**** Supplied data

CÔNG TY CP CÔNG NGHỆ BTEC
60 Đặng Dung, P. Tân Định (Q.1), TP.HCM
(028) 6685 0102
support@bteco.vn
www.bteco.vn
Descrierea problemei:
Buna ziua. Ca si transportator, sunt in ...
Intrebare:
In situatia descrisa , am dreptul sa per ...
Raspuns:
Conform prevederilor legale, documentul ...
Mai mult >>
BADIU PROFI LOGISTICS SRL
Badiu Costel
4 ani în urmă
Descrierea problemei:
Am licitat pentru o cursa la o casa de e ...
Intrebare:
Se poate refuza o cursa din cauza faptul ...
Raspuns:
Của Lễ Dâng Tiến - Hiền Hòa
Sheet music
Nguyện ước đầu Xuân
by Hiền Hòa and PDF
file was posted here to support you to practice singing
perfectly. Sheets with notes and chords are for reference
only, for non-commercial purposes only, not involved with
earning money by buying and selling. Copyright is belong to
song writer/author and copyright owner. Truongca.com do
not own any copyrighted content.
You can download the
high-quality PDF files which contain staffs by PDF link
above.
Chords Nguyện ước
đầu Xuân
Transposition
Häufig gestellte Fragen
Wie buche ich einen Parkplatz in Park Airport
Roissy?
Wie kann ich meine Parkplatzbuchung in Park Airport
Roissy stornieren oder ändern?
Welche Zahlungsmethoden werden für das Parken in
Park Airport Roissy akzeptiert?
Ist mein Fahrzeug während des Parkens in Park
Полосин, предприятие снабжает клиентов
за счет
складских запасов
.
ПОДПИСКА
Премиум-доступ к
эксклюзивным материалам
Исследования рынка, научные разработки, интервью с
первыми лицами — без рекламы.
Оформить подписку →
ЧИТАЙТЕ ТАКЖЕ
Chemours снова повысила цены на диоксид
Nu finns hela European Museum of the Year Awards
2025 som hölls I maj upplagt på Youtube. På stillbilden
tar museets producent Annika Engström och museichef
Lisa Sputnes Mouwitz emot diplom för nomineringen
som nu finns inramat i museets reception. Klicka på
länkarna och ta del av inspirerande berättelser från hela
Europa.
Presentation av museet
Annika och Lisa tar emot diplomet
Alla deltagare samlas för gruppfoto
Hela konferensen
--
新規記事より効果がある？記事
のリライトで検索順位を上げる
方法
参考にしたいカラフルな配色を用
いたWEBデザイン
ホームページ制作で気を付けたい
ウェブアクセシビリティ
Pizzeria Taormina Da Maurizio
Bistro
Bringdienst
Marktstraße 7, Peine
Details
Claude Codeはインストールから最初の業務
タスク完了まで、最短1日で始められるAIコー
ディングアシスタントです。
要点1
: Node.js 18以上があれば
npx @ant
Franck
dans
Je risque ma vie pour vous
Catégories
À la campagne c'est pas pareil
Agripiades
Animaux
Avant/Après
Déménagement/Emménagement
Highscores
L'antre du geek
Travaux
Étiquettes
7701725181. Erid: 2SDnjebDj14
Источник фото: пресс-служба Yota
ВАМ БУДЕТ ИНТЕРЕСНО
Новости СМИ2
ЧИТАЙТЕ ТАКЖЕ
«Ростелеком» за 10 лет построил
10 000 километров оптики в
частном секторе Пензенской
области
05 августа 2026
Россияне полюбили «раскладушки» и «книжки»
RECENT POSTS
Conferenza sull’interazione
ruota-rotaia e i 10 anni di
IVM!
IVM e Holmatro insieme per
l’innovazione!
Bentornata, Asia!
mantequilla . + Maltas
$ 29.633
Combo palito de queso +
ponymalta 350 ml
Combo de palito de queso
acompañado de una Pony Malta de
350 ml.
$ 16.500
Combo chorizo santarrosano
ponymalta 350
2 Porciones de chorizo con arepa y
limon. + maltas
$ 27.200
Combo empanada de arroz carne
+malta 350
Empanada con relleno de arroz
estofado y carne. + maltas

********

Exercise description:
Please return every line from the one that contains "Combo chorizo santarrosano" through the end of the entries, exactly, leaving out all others.

Your solution:
Combo chorizo santarrosano
ponymalta 350
2 Porciones de chorizo con arepa y
limon. + maltas
$ 27.200
Combo empanada de arroz carne
+malta 350
Empanada con relleno de arroz
estofado y carne. + maltas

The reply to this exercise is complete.